Though the tools and conceptual resources of experimental philosophy (XPhi) have been fruitfully applied to longstanding debates within epistemology, metaphysics, and ethics, very little work has been done connecting XPhi to philosophy of religion. And this isn’t due to a lack of need! Philosophers of religion frequently rely on empirical claims that can be either verified or disproven, but without exploring whether they are. And philosophers of religion frequently appeal to intuitions which may vary wildly according to education level, theological background, etc., without concern for whether or not the psychological mechanisms that underwrite those intuitions are broadly shared or reliable.
The aim of this project is to kick-start broad, interdisciplinary engagement in XPhi of religion. The means for achieving this aim is a major funding initiative.
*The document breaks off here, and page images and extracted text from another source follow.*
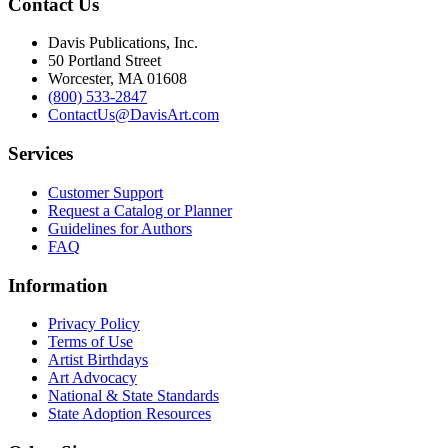
Contact Us
Davis Publications, Inc.
50 Portland Street
Worcester, MA 01608
(800) 533-2847
ContactUs@DavisArt.com
Services
Customer Support
Request a Catalog or Planner
Guidelines for Authors
FAQ
Information
Privacy Policy
Terms of Use
Artist Birthdays
Art Advocacy
National & State Standards
State Adoption Resources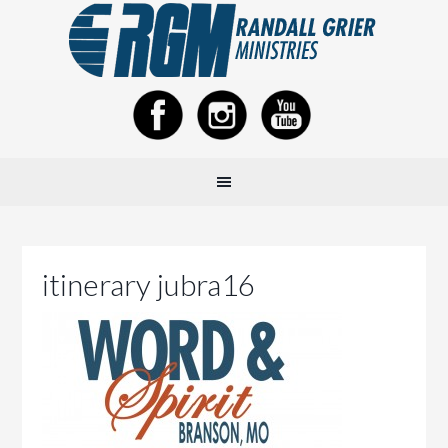
itinerary jubra16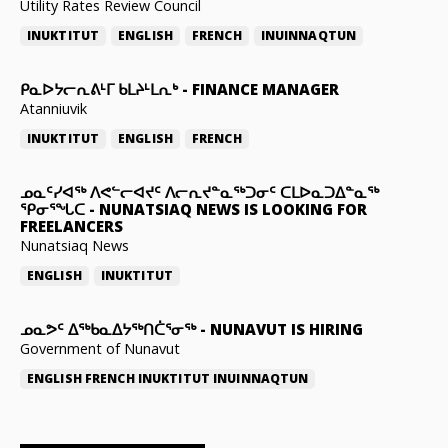
Utility Rates Review Council
INUKTITUT
ENGLISH
FRENCH
INUINNAQTUN
ᑭᓇᐅᔭᓕᕆᕕᒻᒥ ᑲᒪᔨᒻᒪᕆᒃ
-
FINANCE MANAGER
Atanniuvik
INUKTITUT
ENGLISH
FRENCH
ᓄᓇᑦᓯᐊᖅ ᐱᕙᓪᓕᐊᔪᑦ ᐱᓕᕆᔪᓐᓇᖅᑐᓂᑦ ᑕᒪᐅᓇᑐᐃᓐᓇᖅ
ᕿᓂᕐᖓᑕ
-
NUNATSIAQ NEWS IS LOOKING FOR
FREELANCERS
Nunatsiaq News
ENGLISH
INUKTITUT
ᓄᓇᕗᑦ ᐃᖅᑲᓇᐃᔭᖅᑎᑖᕐᓂᖅ
-
NUNAVUT IS HIRING
Government of Nunavut
ENGLISH
FRENCH
INUKTITUT
INUINNAQTUN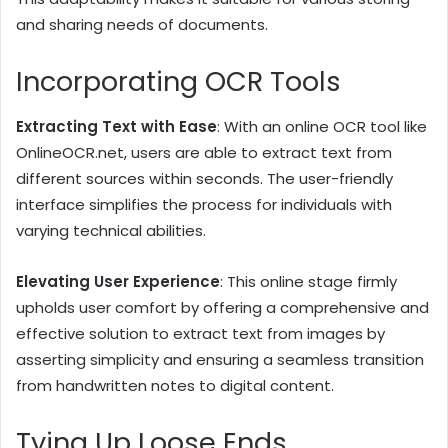
and sharing needs of documents.
Incorporating OCR Tools
Extracting Text with Ease
: With an online OCR tool like
OnlineOCR.net, users are able to extract text from
different sources within seconds. The user-friendly
interface simplifies the process for individuals with
varying technical abilities.
Elevating User Experience
: This online stage firmly
upholds user comfort by offering a comprehensive and
effective solution to extract text from images by
asserting simplicity and ensuring a seamless transition
from handwritten notes to digital content.
Tying Up Loose Ends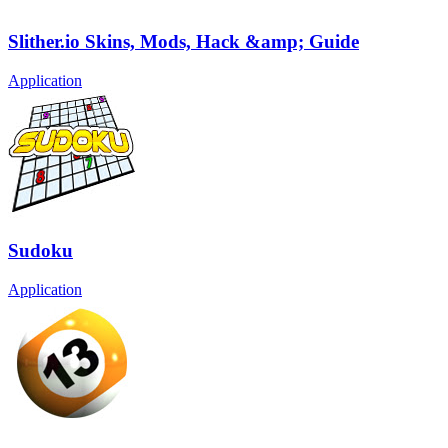
Slither.io Skins, Mods, Hack &amp; Guide
Application
Sudoku
Application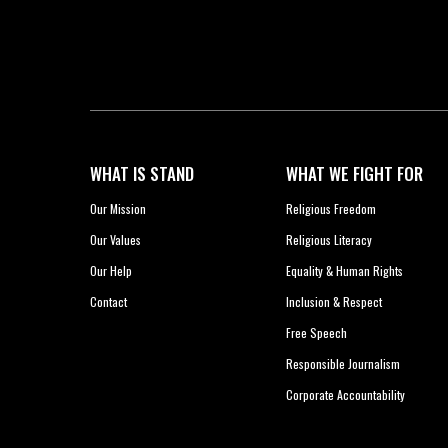
WHAT IS STAND
WHAT WE FIGHT FOR
Our Mission
Religious Freedom
Our Values
Religious Literacy
Our Help
Equality & Human Rights
Contact
Inclusion & Respect
Free Speech
Responsible Journalism
Corporate Accountability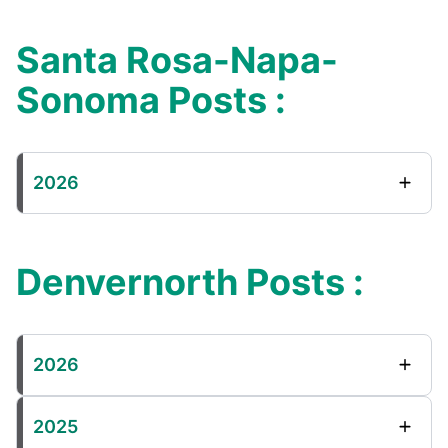
Santa Rosa-Napa-
Sonoma Posts :
2026
Denvernorth Posts :
2026
2025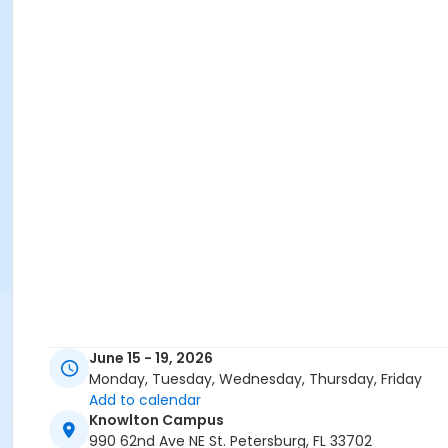
June 15 - 19, 2026
Monday, Tuesday, Wednesday, Thursday, Friday
Add to calendar
Knowlton Campus
990 62nd Ave NE St. Petersburg, FL 33702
To this end, key institutions, research centers, and scholars within the academic landscape were solicited to submit interdisciplinary sub-grant proposals, resulting in the following 10 research teams:
J. Knobe (Yale); M. Rea (Notre Dame); J. Schaffer (Rutgers); D. Rose (Stanford); & D. Kelemen (Boston)
S. Stich (Rutgers); J. Sytsma (VUW); N. Byrd (SIT)
D. Lim (Duke Kunshan) & R. Nichols (Fullerton)
C. Anderson (Baylor); K. Callaway (Fuller); & S. Schnitker (Baylor)
K. Scharp (St Andrews) & A. Torrance (St Andrews)
E. Machery (Pittsburgh) & A. Mehrez (CEU)
S. Nichols (Cornell); T. Kushnir (Cornell); & D. Pizarro (Cornell)
J. Wessling (Lindsey Wilson); A. Visala (Helsinki); & M. Laakasuo (Helsinki)
S. Ritchie (Edinburgh); M. Penner (Trinity Western); & J. Jong (Oxford/Coventry)
H. De Cruz (SLU) & J. De Smedt (SLU)
Our hope is that this project will be able to have a real impact on a generation of academic research in philosophy of religion—leading to trend-setting publications and enduring cross-discipline partnerships—and establishing XPhi of religion as a new, bona fide area of research.